Question

an ink container of cylindrical shape is filled with ink upto 91℅ball pen refills of length 12cm and inner diameter 2mm are filled upto 84℅ .if height and radius of the ink container are14cm and6cm respectively, find the number of refills that can be filled

Answer 1

Volume of ink in the container= $\pi r^{2} h= \frac{22*6*6*14*91}{7*100} = \frac{144144}{100} = 1441.44$ $cm^{3}$

Volume of ink in one refill= [tex] \pi r^{2} h= \frac{22*2*2*12*84}{7*10*10*100} = \frac{12672}{10000} = 1.2672 cm^{3} [/tex]
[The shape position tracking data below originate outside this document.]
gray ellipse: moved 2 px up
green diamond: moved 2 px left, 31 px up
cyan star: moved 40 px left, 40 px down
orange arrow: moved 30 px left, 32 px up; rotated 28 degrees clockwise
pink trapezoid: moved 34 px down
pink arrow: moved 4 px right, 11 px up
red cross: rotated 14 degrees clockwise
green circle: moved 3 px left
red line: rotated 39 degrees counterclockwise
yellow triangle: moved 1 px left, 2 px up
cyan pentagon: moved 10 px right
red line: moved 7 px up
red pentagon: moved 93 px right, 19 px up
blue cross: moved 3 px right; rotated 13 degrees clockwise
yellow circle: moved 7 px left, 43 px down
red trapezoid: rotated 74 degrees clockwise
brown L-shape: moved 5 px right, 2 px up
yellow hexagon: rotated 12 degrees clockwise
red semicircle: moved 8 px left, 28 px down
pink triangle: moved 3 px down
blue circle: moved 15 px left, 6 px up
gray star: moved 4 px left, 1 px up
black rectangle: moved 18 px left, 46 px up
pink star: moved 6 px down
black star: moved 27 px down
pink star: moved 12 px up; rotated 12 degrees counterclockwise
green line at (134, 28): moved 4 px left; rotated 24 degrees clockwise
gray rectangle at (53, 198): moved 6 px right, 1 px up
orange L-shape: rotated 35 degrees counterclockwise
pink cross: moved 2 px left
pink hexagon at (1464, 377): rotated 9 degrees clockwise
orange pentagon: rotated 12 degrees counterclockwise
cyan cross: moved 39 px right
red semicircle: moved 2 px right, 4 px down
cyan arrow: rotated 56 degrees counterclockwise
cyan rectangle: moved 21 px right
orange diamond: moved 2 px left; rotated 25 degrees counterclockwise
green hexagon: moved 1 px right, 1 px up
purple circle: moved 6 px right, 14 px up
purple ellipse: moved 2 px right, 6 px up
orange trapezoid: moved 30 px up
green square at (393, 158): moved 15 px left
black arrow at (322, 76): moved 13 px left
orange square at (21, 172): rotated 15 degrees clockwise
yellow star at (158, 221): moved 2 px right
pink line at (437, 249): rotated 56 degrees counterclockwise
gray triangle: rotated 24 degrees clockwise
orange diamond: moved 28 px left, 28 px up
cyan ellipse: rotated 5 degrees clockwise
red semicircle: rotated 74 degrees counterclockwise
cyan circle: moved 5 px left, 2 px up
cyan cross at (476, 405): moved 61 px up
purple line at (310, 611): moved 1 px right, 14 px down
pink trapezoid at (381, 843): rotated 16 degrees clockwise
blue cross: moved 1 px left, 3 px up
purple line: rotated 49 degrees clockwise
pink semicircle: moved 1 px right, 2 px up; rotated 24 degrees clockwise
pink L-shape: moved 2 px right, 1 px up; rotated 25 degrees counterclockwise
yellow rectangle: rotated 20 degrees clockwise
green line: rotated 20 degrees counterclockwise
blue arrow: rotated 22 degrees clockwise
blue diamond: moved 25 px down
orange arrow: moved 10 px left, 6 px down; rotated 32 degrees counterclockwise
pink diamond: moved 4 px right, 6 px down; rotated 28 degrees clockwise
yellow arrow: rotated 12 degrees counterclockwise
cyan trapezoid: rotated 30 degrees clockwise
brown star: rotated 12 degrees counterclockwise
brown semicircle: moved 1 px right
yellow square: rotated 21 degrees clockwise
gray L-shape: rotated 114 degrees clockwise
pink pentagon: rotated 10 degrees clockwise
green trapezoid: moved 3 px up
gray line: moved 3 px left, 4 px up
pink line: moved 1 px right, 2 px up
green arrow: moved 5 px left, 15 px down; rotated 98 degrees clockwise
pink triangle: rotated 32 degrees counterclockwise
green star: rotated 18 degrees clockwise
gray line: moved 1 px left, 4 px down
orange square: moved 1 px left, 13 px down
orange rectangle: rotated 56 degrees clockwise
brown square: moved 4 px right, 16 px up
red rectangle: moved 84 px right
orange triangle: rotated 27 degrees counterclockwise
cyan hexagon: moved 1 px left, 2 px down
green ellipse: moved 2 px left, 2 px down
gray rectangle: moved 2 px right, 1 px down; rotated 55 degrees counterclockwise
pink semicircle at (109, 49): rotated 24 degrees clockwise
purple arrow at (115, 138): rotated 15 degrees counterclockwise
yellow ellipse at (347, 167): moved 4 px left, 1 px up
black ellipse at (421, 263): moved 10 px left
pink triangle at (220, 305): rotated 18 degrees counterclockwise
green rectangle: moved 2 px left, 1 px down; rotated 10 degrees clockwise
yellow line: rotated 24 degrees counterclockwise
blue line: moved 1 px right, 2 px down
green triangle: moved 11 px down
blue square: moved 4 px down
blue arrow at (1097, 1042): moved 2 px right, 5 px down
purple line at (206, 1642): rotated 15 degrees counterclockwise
No. of refills that can be filled are= $\frac{Volume of ink in the container}{Volume of ink in one refill} = \frac{1441.44}{1.2672}$
= 1137.5 refills

Answer 2

GIVEN :

A cylindrical ink container is filled with ink up to 91℅ball pen refills of length 12cm and inner diameter 2mm are filled up to 84℅ .

height and radius of the ink container are 14cm and 6cm.

TO FIND :

Number of refills that can be filled.

SOLUTION:

◆Volume of the ink cylinder = πr^2h

= 3.14 × .06 ×.06 ×.14

= 1.58 ×10^-3 m^3

◆Volume of refills = πr^2h

= 3.14 × .001×.001 ×.12

=3.76 ×10^-7 m^3

◆Percentage of volume filled in refill =84%

◆Volume of ink filled in refills =

=3.76 ×10^-7 m^3 × 84/100.

=3.15 ×10^-7 m^3

◆Number of refills = 1.58 ×10^-3/ (3.15 ×10^-7)

= 5015.8 .

◆Since 91% are filled ,

◆Total number of refills

= 5015.8 × 91/100

=4564.4

=4564 refills.

ANSWER :

Total number of refills that can be filled= 4564 refills.